§ **WHAT IS REQUIRED**
Please set down, exactly, the line with "contribute (1349, 38)" and all lines that follow it through the end of the records below.

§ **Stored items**

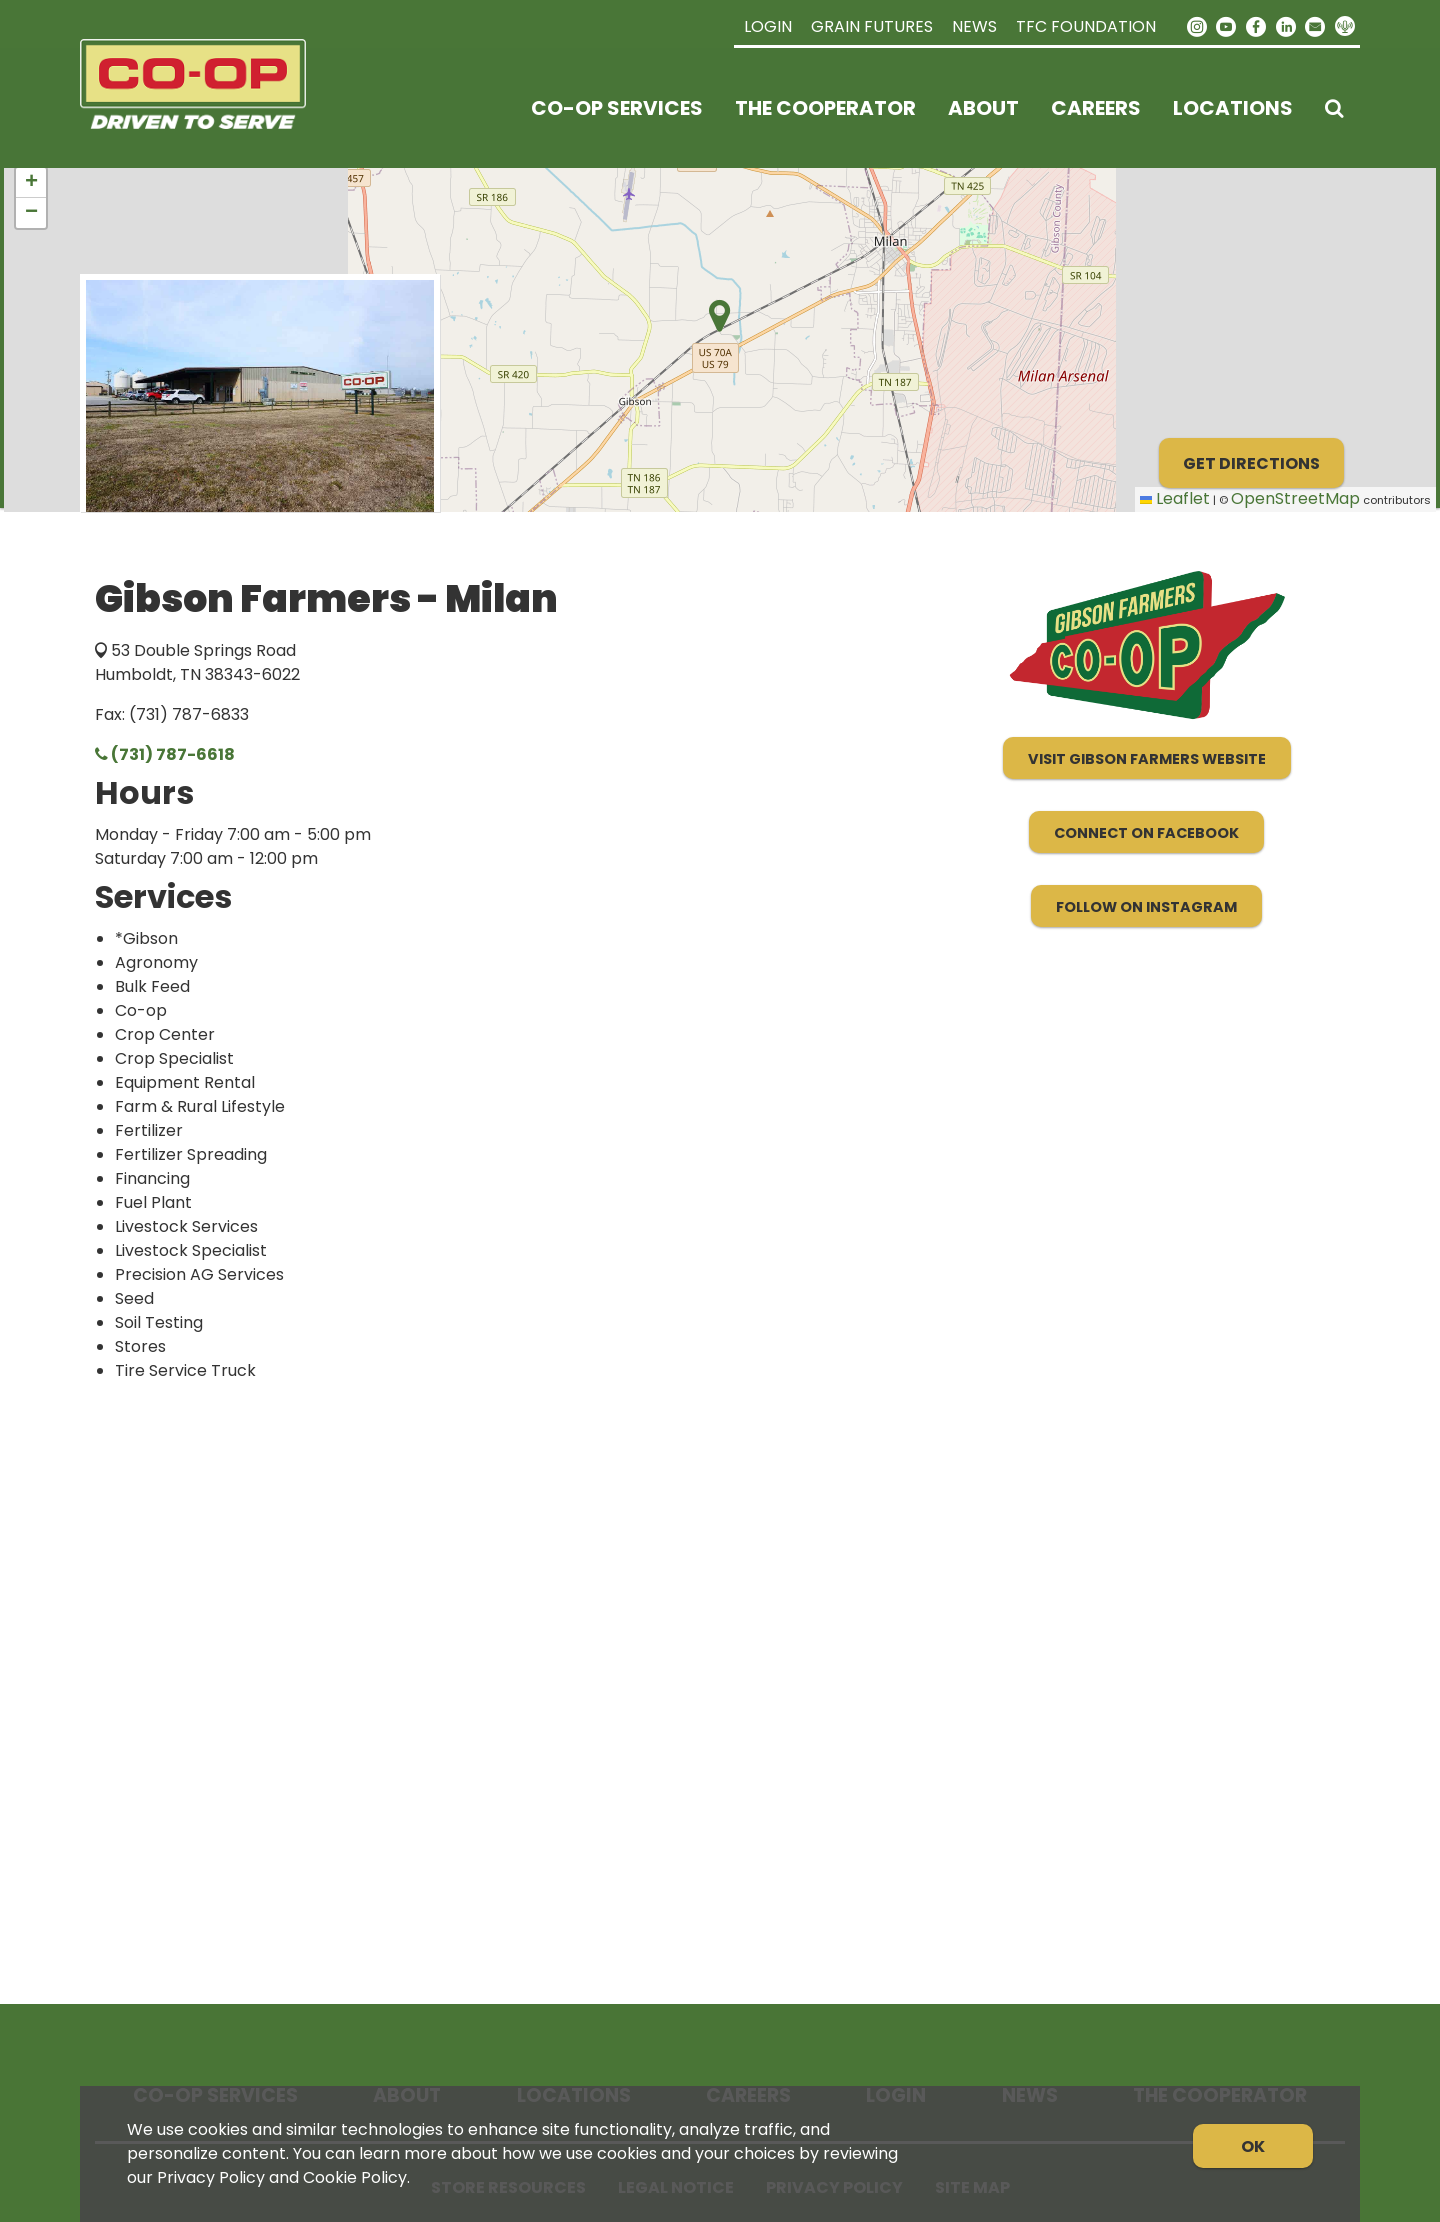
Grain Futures (872, 26)
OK (1253, 2146)
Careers (1096, 108)
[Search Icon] (1334, 108)
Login (768, 26)
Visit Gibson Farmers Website (1147, 759)
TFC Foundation (1086, 26)
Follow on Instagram (1146, 907)
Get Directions (1251, 463)
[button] (31, 183)
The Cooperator (825, 108)
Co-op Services (617, 108)
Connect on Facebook (1146, 833)
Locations (1233, 108)
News (974, 26)
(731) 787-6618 (165, 754)
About (983, 108)
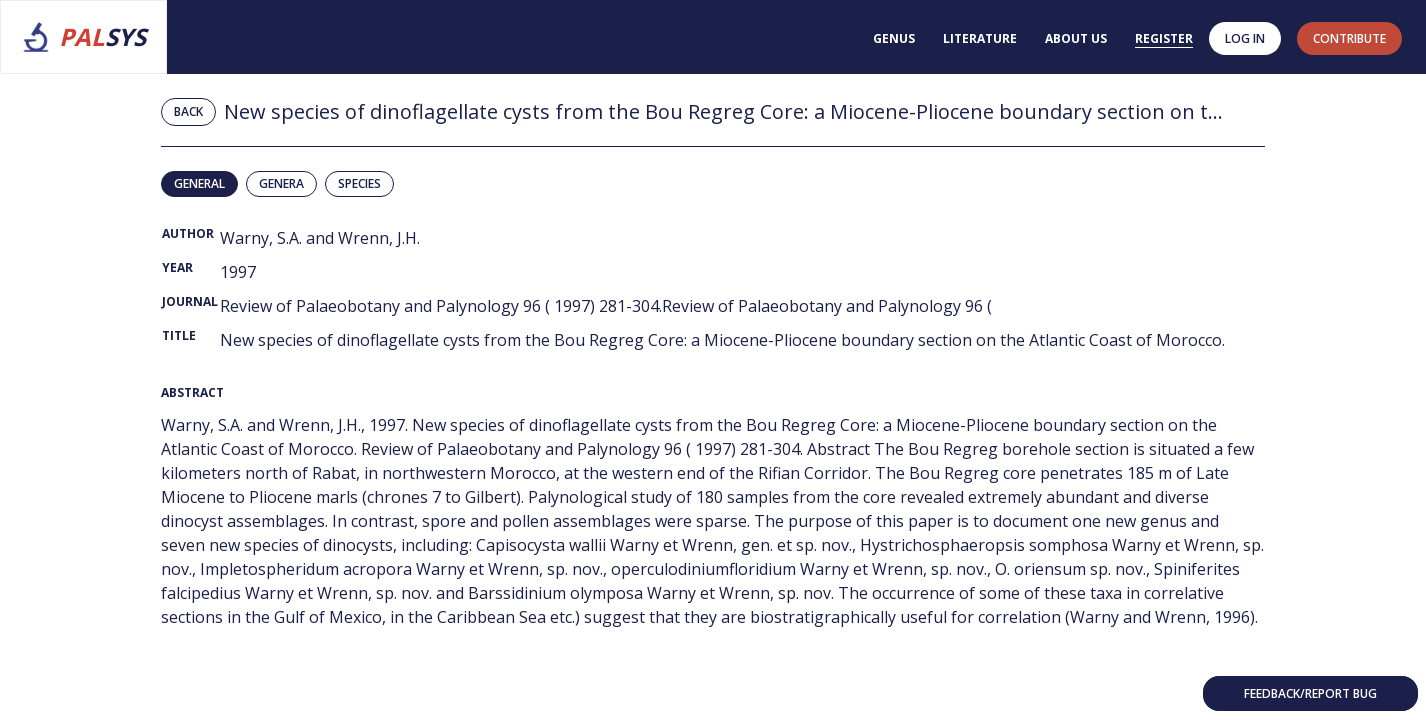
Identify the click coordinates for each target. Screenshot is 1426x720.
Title (179, 335)
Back (188, 111)
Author (188, 233)
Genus (894, 38)
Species (359, 183)
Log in (1245, 38)
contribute (1349, 38)
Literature (980, 38)
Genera (281, 183)
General (199, 183)
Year (177, 267)
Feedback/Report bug (1310, 693)
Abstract (192, 392)
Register (1164, 38)
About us (1076, 38)
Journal (190, 301)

§ **RESULT**
contribute (1349, 38)
Literature (980, 38)
Genera (281, 183)
General (199, 183)
Year (177, 267)
Feedback/Report bug (1310, 693)
Abstract (192, 392)
Register (1164, 38)
About us (1076, 38)
Journal (190, 301)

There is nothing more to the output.